Strategic Plans for Each Phase of the Business Cycle
Shifts in the business cycle require managers to change strategies so that the business does not fall at a disadvantage. If the business cycle moves from the recovery to boom stages with an unprepared manager, the business could lose out on a significant amount of sales.
The business cycle is split into the phases of business expansion and contraction. When the business cycle expands, it goes through a recovery, boom, and peak stages. After expansion it goes through the contraction stages of recession, depression, and trough. In order to know how to manage during the different phases of the business cycle, managers should understand how consumer confidence effects sales in each stage.
Business cycles in the recovery stage is showing signs of increased economic activity. Consumers are gaining confidence in the economy so they start making small purchases and replacing items that they delayed replacing during the economic crisis.
Managers can start making small investments into inventory and employees, plus upgrading equipment and technology. Businesses with higher priced items or luxury goods will still show poor earnings during this stage but marketing efforts should start to increase so that consumers begin to think about making those types of purchases soon. Consumers are still very conscientious of their money, so bundle offers, specials, and other deals help in driving sales.
Consumer confidence is at its all time high so they are making larger purchases and spending extra on luxury items, such as cars, houses, boats, and large appliances. They are saving less and spending more.

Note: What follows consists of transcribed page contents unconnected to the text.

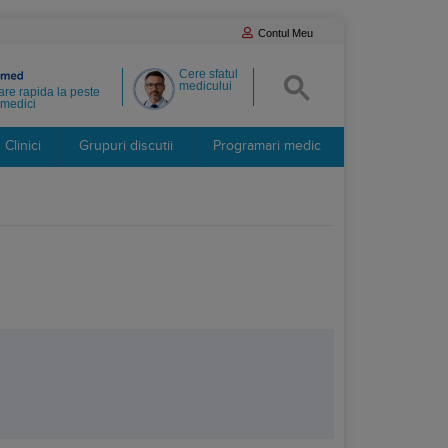
Contul Meu
Cere sfatul
medicului
re rapida la peste
medici
Clinici
Grupuri discutii
Programari medic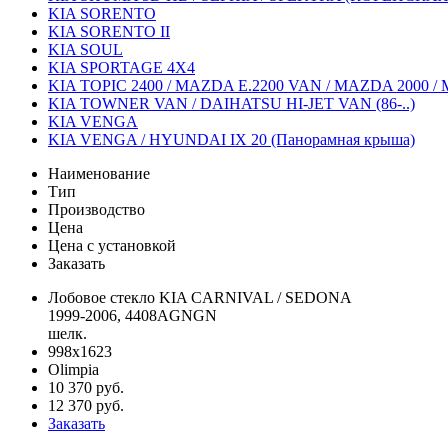
KIA SORENTO
KIA SORENTO II
KIA SOUL
KIA SPORTAGE 4X4
KIA TOPIC 2400 / MAZDA E.2200 VAN / MAZDA 2000
KIA TOWNER VAN / DAIHATSU HI-JET VAN (86-..)
KIA VENGA
KIA VENGA / HYUNDAI IX 20 (Панорамная крыша)
Наименование
Тип
Производство
Цена
Цена c установкой
Заказать
Лобовое стекло KIA CARNIVAL / SEDONA
1999-2006, 4408AGNGN
шелк.
998x1623
Olimpia
10 370 руб.
12 370 руб.
Заказать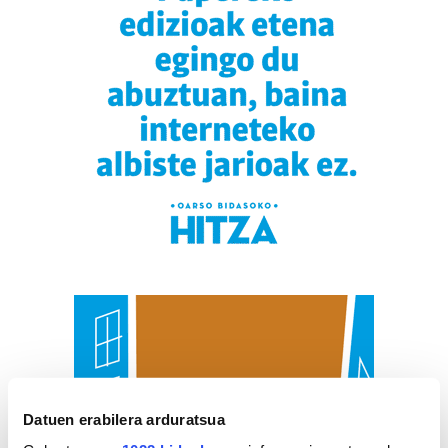
Datuen erabilera arduratsua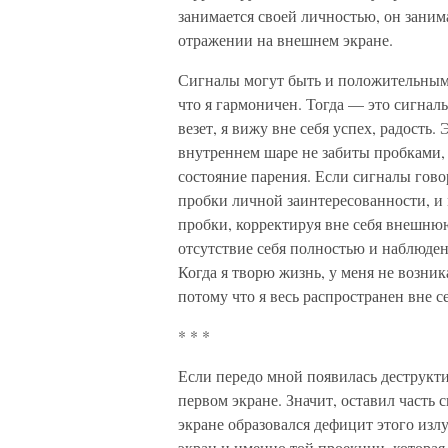
занимается своей личностью, он заним
отражении на внешнем экране.
Сигналы могут быть и положительными
что я гармоничен. Тогда — это сигналы
везет, я вижу вне себя успех, радость.
внутреннем шаре не забиты пробками, 
состояние парения. Если сигналы гово
пробки личной заинтересованности, и 
пробки, корректируя вне себя внешню
отсутствие себя полностью и наблюде
Когда я творю жизнь, у меня не возни
потому что я весь распространен вне се
* * *
Если передо мной появилась деструкти
первом экране. Значит, оставил часть 
экране образовался дефицит этого изл
экран и именно той проекции, которая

Managers should use profits to invest into their business in order to grow and better position itself against its competitors. This could be by developing new products, entering new markets, or selling overseas. Mergers and acquisitions are a common strategy for expanding operations during this stage of the business cycle.

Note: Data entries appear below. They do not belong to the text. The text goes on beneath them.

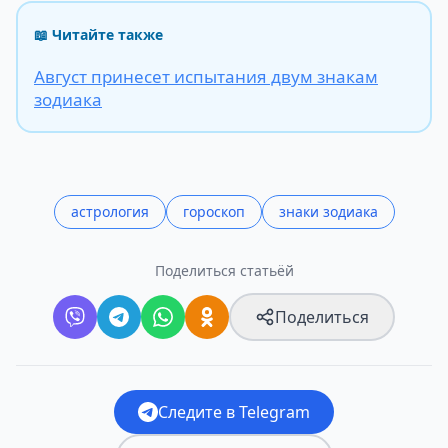
📖 Читайте также
Август принесет испытания двум знакам
зодиака
астрология
гороскоп
знаки зодиака
Поделиться статьёй
Поделиться
Следите в Telegram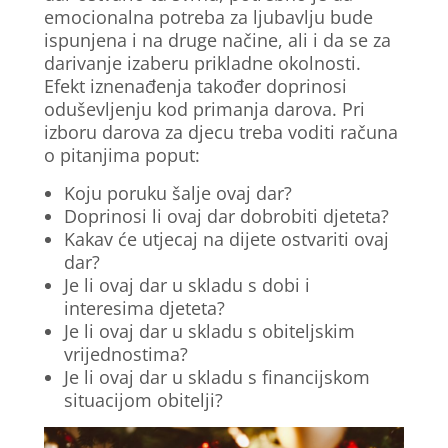
emocionalna potreba za ljubavlju bude
ispunjena i na druge načine, ali i da se za
darivanje izaberu prikladne okolnosti.
Efekt iznenađenja također doprinosi
oduševljenju kod primanja darova. Pri
izboru darova za djecu treba voditi računa
o pitanjima poput:
Koju poruku šalje ovaj dar?
Doprinosi li ovaj dar dobrobiti djeteta?
Kakav će utjecaj na dijete ostvariti ovaj
dar?
Je li ovaj dar u skladu s dobi i
interesima djeteta?
Je li ovaj dar u skladu s obiteljskim
vrijednostima?
Je li ovaj dar u skladu s financijskom
situacijom obitelji?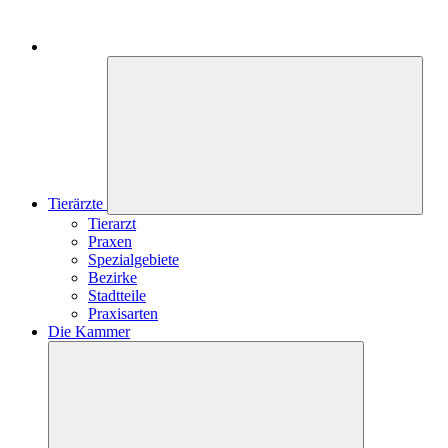
Tierärzte
Tierarzt
Praxen
Spezialgebiete
Bezirke
Stadtteile
Praxisarten
Die Kammer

Consumer spending slows and stabilizes. Managers should work on unloading inventory and create new cost reduction strategies. Investments into the company should be done if needed since it will need excess cash on hand. It could be months or years until financing freely flows back to businesses.
Consumer start saving and significantly reduce spending on large purchases and luxury items. Managers of businesses within those industries may have to drastically cut prices if they are not worried about it affecting their brand image. If costs cannot be controlled, managers may have to lay off employees or cut benefits.

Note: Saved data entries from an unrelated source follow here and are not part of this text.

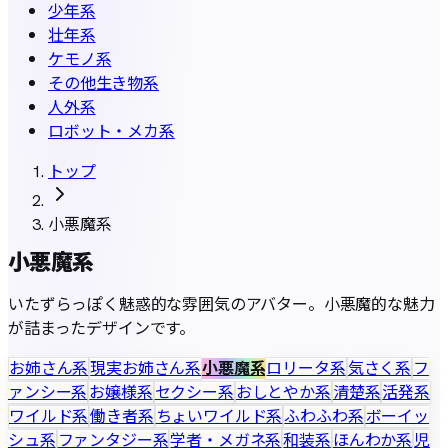
少年系
壮年系
ケモノ系
その他生き物系
人外系
ロボット・メカ系
トップ
小悪魔系
小悪魔系
いたずらっぽく魅惑的な雰囲気のアバター。小悪魔的な魅力
が詰まったデザインです。
お姉さん系
現実お姉さん系
小悪魔系
ロリータ系
気さく系
フ
ァンシー系
お嬢様系
セクシー系
おしとやか系
清楚系
活発系
ワイルド系
働き者系
ちょいワイルド系
ふわふわ系
ボーイッ
シュ系
ファンタジー系
学者・メガネ系
和装系
ほんわか系
児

Consumers only spend on what they absolutely need and hold off on other purchases until they see signs of recovery. Managers across industries reduce prices in order to increase sales or gain new customers. This is an opportunistic time to start developing new ideas for products or services to help generate additional sales to better its position when sales begin to start back up. If the company can afford it, it can hire additional employees. Since rounds of layoffs have been occurring since the recession, they can find qualified or over-qualified employees at a discount.
Consumers are starting to gain confidence that the economy is going to get better. They are no longer reducing their spending, but they are still saving all that they can. Businesses should work on motivating their employees. If they had a round of layoffs then there could be survivor guilt. Begin marketing efforts slowly and prepare vendors and suppliers for increased activity.
Managers and The Business Cycle
Business cycles lengths vary with no telling how long it will stay in any particular phase. Managers should refer to the National Bureau of Economic Research (NBER) for reports, and the status of US economic indicators for a recovery . It provides memos and updates on the current state of the economy, as well as additional data on the business cycle.
When developing short- and long-term strategies, forward thinking managers consider the impact of current and future business cycle stages. While there is no set guidelines across industries on how to manage during the different phases of the business cycle, strategies should be based on anticipated consumer behavior within that phase.